Brief:
Give the number of lines in these entries that contain "resources", and nothing more.

(Collected data entries)
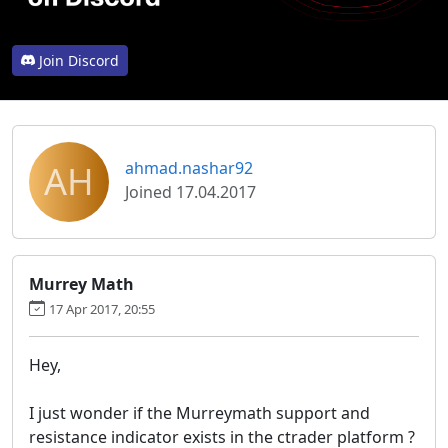
Join Discord
AH
ahmad.nashar92
Joined 17.04.2017
Murrey Math
17 Apr 2017, 20:55
Hey,
I just wonder if the Murreymath support and
resistance indicator exists in the ctrader platform ?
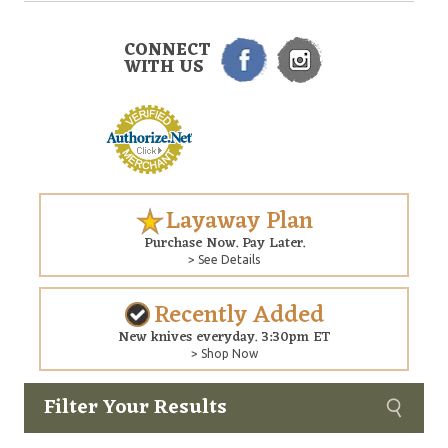
CONNECT
WITH US
Layaway Plan
Purchase Now. Pay Later.
> See Details
Recently Added
New knives everyday. 3:30pm ET
> Shop Now
Filter Your Results
Custom
Copyright © 2026 Arizona Custom Knives. All rights reserved.
web development
by NP Group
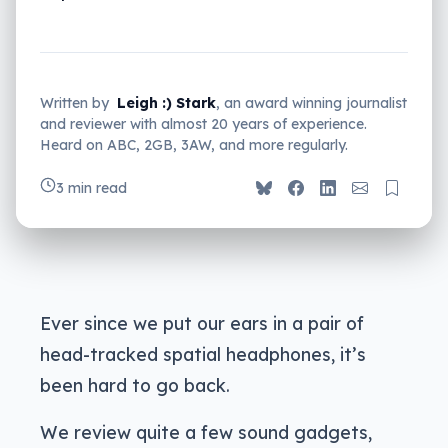
Written by
Leigh :) Stark
, an award winning journalist
and reviewer with almost 20 years of experience.
Heard on ABC, 2GB, 3AW, and more regularly.
3 min read
Ever since we put our ears in a pair of
head-tracked spatial headphones, it’s
been hard to go back.
We review quite a few sound gadgets,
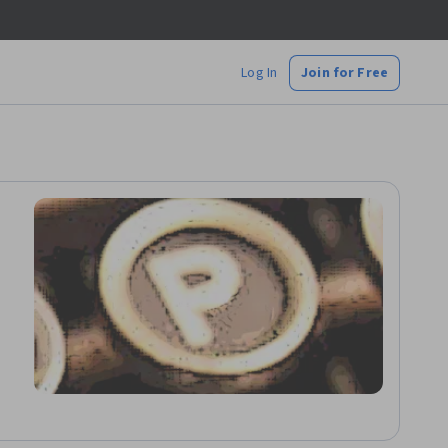
Log In
Join for Free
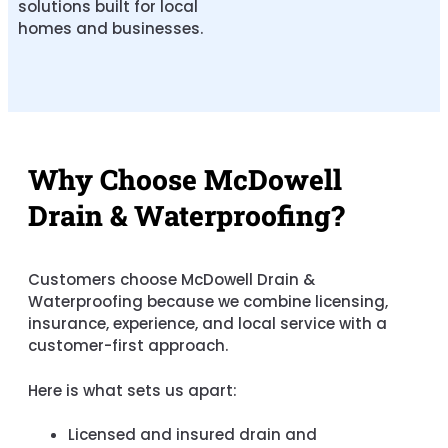
solutions built for local
homes and businesses.
Why Choose McDowell
Drain & Waterproofing?
Customers choose McDowell Drain &
Waterproofing because we combine licensing,
insurance, experience, and local service with a
customer-first approach.
Here is what sets us apart:
Licensed and insured drain and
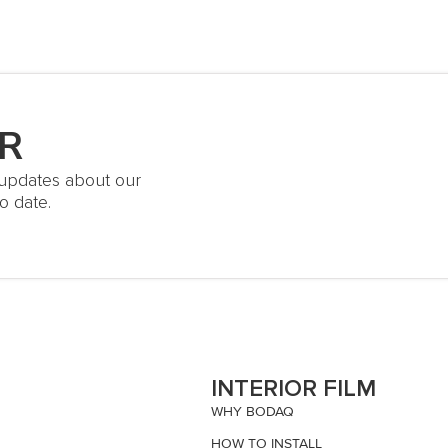
R
t updates about our
o date.
S
INTERIOR FILM
WHY BODAQ
HOW TO INSTALL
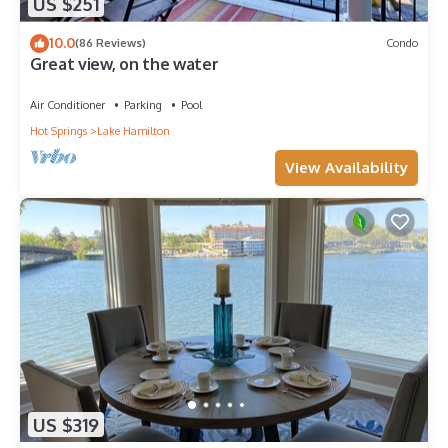
US $251
10.0
(86 Reviews)
Condo
Great view, on the water
Air Conditioner
Parking
Pool
Hot Springs
Lake Hamilton
View Availability
US $319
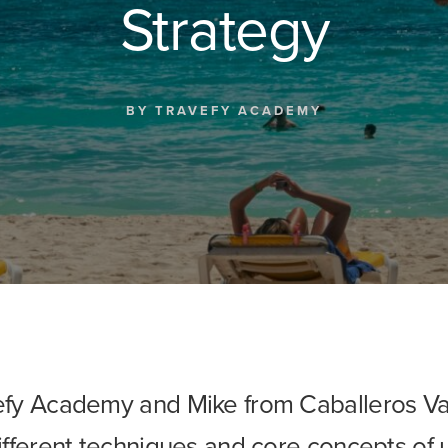
Strategy
BY
TRAVEFY ACADEMY
efy Academy and Mike from Caballeros Va
different techniques and core concepts of 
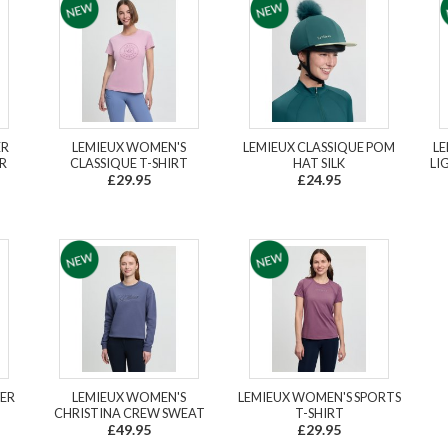
ER
LEMIEUX WOMEN'S
LEMIEUX CLASSIQUE POM
LE
R
CLASSIQUE T-SHIRT
HAT SILK
LI
£29.95
£24.95
YER
LEMIEUX WOMEN'S
LEMIEUX WOMEN'S SPORTS
CHRISTINA CREW SWEAT
T-SHIRT
£49.95
£29.95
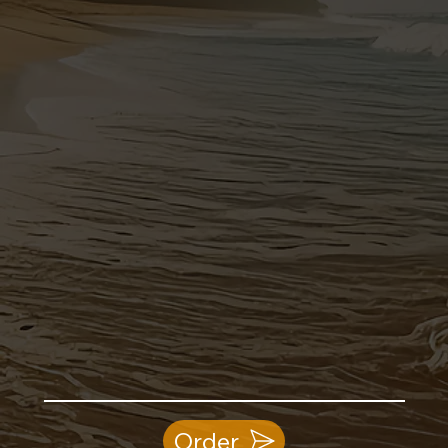
Order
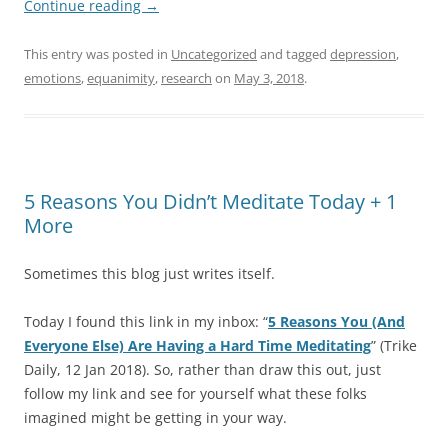
Continue reading
→
This entry was posted in
Uncategorized
and tagged
depression
,
emotions
,
equanimity
,
research
on
May 3, 2018
.
5 Reasons You Didn’t Meditate Today + 1
More
Sometimes this blog just writes itself.
Today I found this link in my inbox: “
5 Reasons You (And
Everyone Else) Are Having a Hard Time Meditating
” (Trike
Daily, 12 Jan 2018). So, rather than draw this out, just
follow my link and see for yourself what these folks
imagined might be getting in your way.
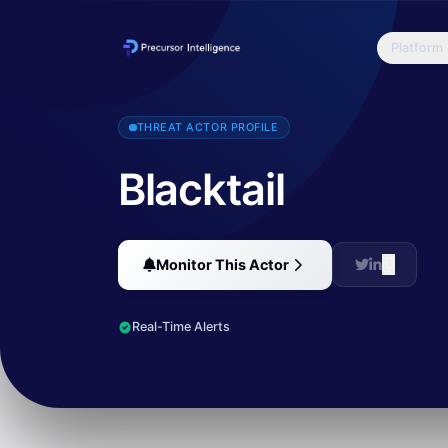
Platform
Blacktail is a cybercrime group that has gained attention for its 
THREAT ACTOR PROFILE
Blacktail
Monitor This Actor
Real-Time Alerts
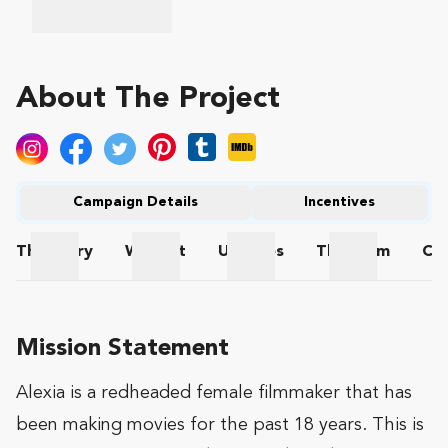
About The Project
Campaign Details
Incentives
The
Story
Wishlist
Updates
The
Team
Co
The Story
Wishlist
Updates
The Team
Mission Statement
Alexia is a redheaded female filmmaker that has
been making movies for the past 18 years. This is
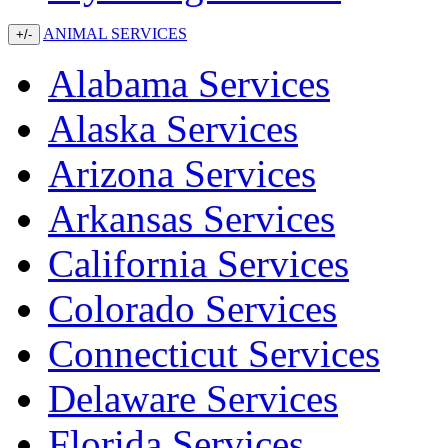
ANIMAL SERVICES
+/-
Alabama Services
Alaska Services
Arizona Services
Arkansas Services
California Services
Colorado Services
Connecticut Services
Delaware Services
Florida Services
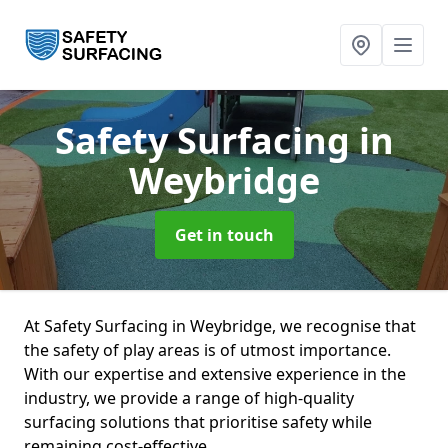
Safety Surfacing
in
Weybridge
Get in touch
At Safety Surfacing in Weybridge, we recognise that
the safety of play areas is of utmost importance.
With our expertise and extensive experience in the
industry, we provide a range of high-quality
surfacing solutions that prioritise safety while
remaining cost-effective.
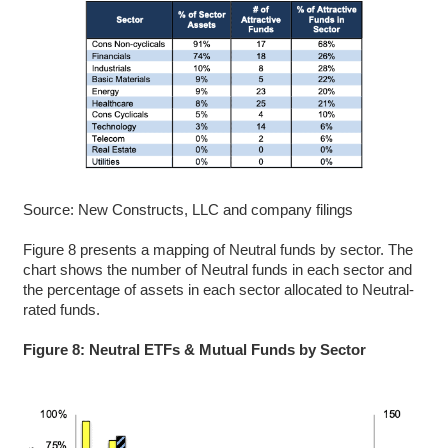
Source: New Constructs, LLC and company filings
Figure 8 presents a mapping of Neutral funds by sector. The
chart shows the number of Neutral funds in each sector and
the percentage of assets in each sector allocated to Neutral-
rated funds.
Figure 8: Neutral ETFs & Mutual Funds by Sector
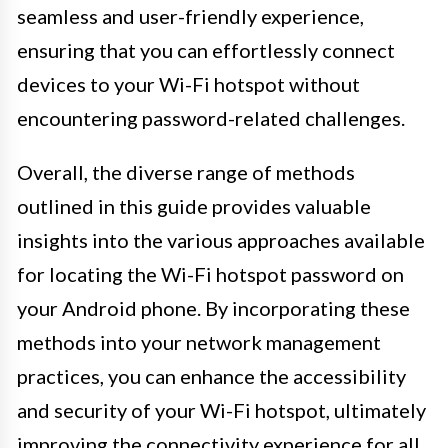
seamless and user-friendly experience,
ensuring that you can effortlessly connect
devices to your Wi-Fi hotspot without
encountering password-related challenges.
Overall, the diverse range of methods
outlined in this guide provides valuable
insights into the various approaches available
for locating the Wi-Fi hotspot password on
your Android phone. By incorporating these
methods into your network management
practices, you can enhance the accessibility
and security of your Wi-Fi hotspot, ultimately
improving the connectivity experience for all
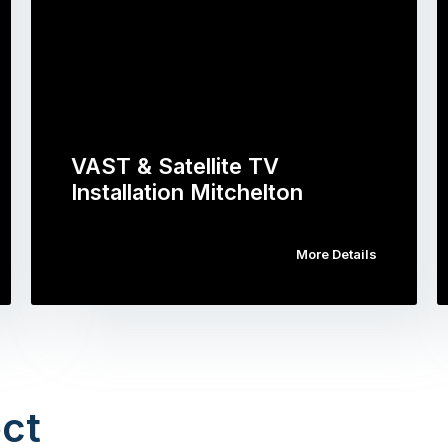
VAST & Satellite TV
Installation Mitchelton
More Details
ct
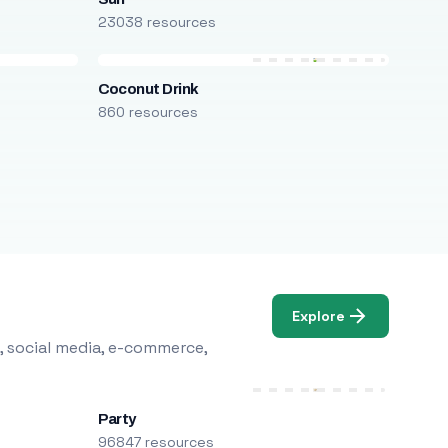
23038 resources
Coconut Drink
860 resources
Explore
, social media, e-commerce,
Party
96847 resources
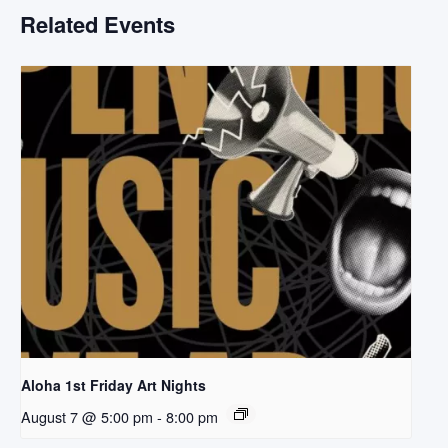
Related Events
Aloha 1st Friday Art Nights
August 7 @ 5:00 pm
-
8:00 pm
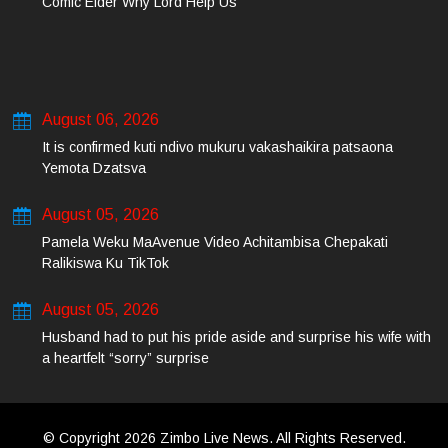
Comic Elder Why Lord Help Us
August 06, 2026
It is confirmed kuti ndivo mukuru vakashaikira patsaona
Yemota Dzatsva
August 05, 2026
Pamela Weku MaAvenue Video Achitambisa Chepakati
Ralikiswa Ku TikTok
August 05, 2026
Husband had to put his pride aside and surprise his wife with
a heartfelt “sorry” surprise
© Copyright 2026 Zimbo Live News. All Rights Reserved.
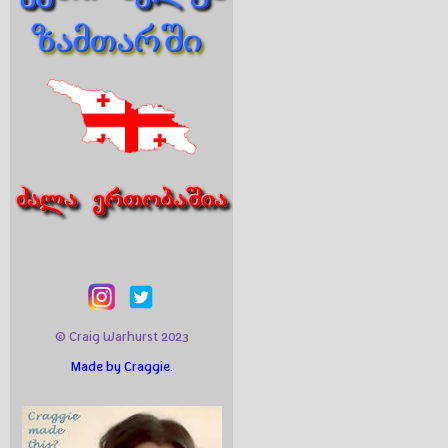
© Craig Warhurst 2023
Made by Craggie.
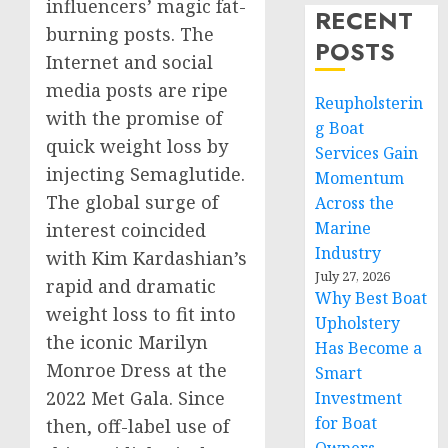
influencers’ magic fat-
RECENT
burning posts. The
POSTS
Internet and social
media posts are ripe
Reupholsterin
with the promise of
g Boat
quick weight loss by
Services Gain
injecting Semaglutide.
Momentum
The global surge of
Across the
Marine
interest coincided
Industry
with
Kim Kardashian’s
July 27, 2026
rapid and dramatic
Why Best Boat
weight loss to fit into
Upholstery
the iconic
Marilyn
Has Become a
Monroe Dress
at the
Smart
2022 Met Gala. Since
Investment
for Boat
then, off-label use of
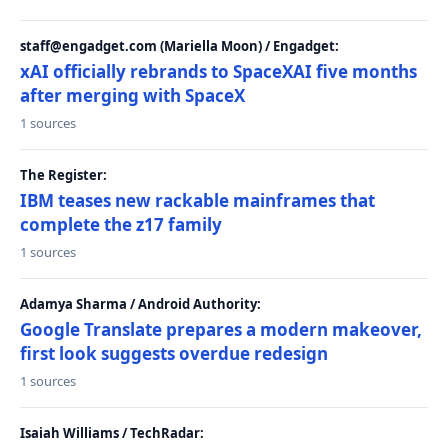
staff@engadget.com (Mariella Moon) / Engadget:
xAI officially rebrands to SpaceXAI five months
after merging with SpaceX
1 sources
The Register:
IBM teases new rackable mainframes that
complete the z17 family
1 sources
Adamya Sharma / Android Authority:
Google Translate prepares a modern makeover,
first look suggests overdue redesign
1 sources
Isaiah Williams / TechRadar:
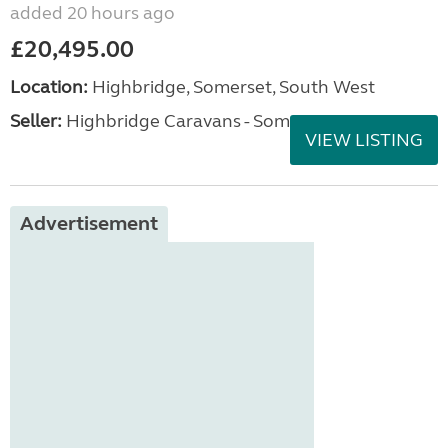
added 20 hours ago
£20,495.00
Location:
Highbridge, Somerset, South West
Seller:
Highbridge Caravans - Somerset
VIEW LISTING
Advertisement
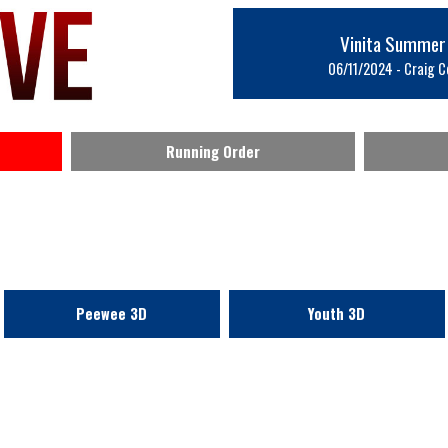
Vinita Summer
06/11/2024 - Craig Co
Running Order
Peewee 3D
Youth 3D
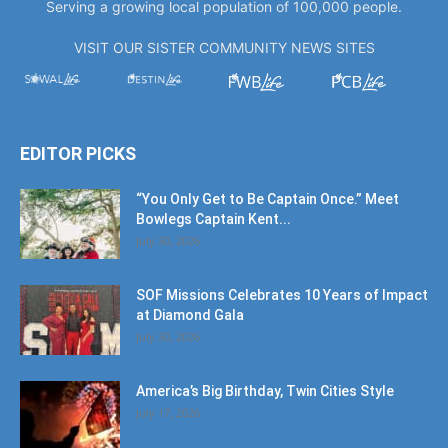
Serving a growing local population of 100,000 people.
VISIT OUR SISTER COMMUNITY NEWS SITES
EDITOR PICKS
“You Only Get to Be Captain Once.” Meet
Bowlegs Captain Kent...
July 30, 2026
SOF Missions Celebrates 10 Years of Impact
at Diamond Gala
July 30, 2026
America’s Big Birthday, Twin Cities Style
July 17, 2026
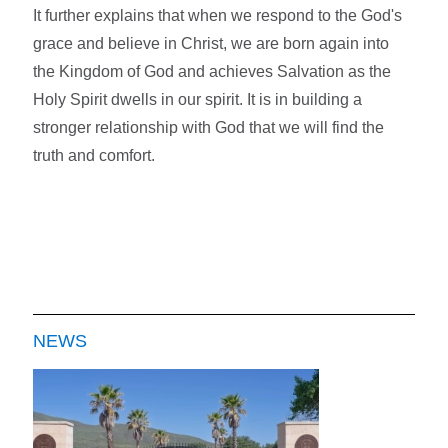
It further explains that when we respond to the God's
grace and believe in Christ, we are born again into
the Kingdom of God and achieves Salvation as the
Holy Spirit dwells in our spirit. It is in building a
stronger relationship with God that we will find the
truth and comfort.
NEWS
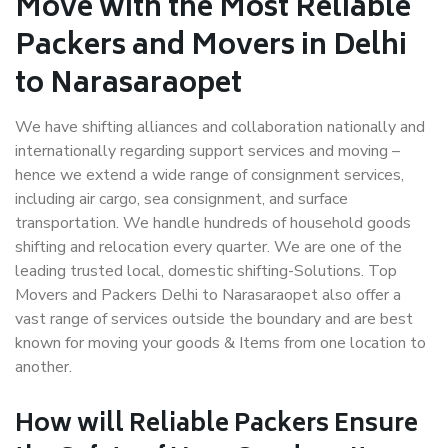
Move with the Most Reliable
Packers and Movers in Delhi
to Narasaraopet
We have shifting alliances and collaboration nationally and
internationally regarding support services and moving –
hence we extend a wide range of consignment services,
including air cargo, sea consignment, and surface
transportation. We handle hundreds of household goods
shifting and relocation every quarter. We are one of the
leading trusted local, domestic shifting-Solutions. Top
Movers and Packers Delhi to Narasaraopet also offer a
vast range of services outside the boundary and are best
known for moving your goods & Items from one location to
another.
How will
Reliable Packers
Ensure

Response to the exercise:
3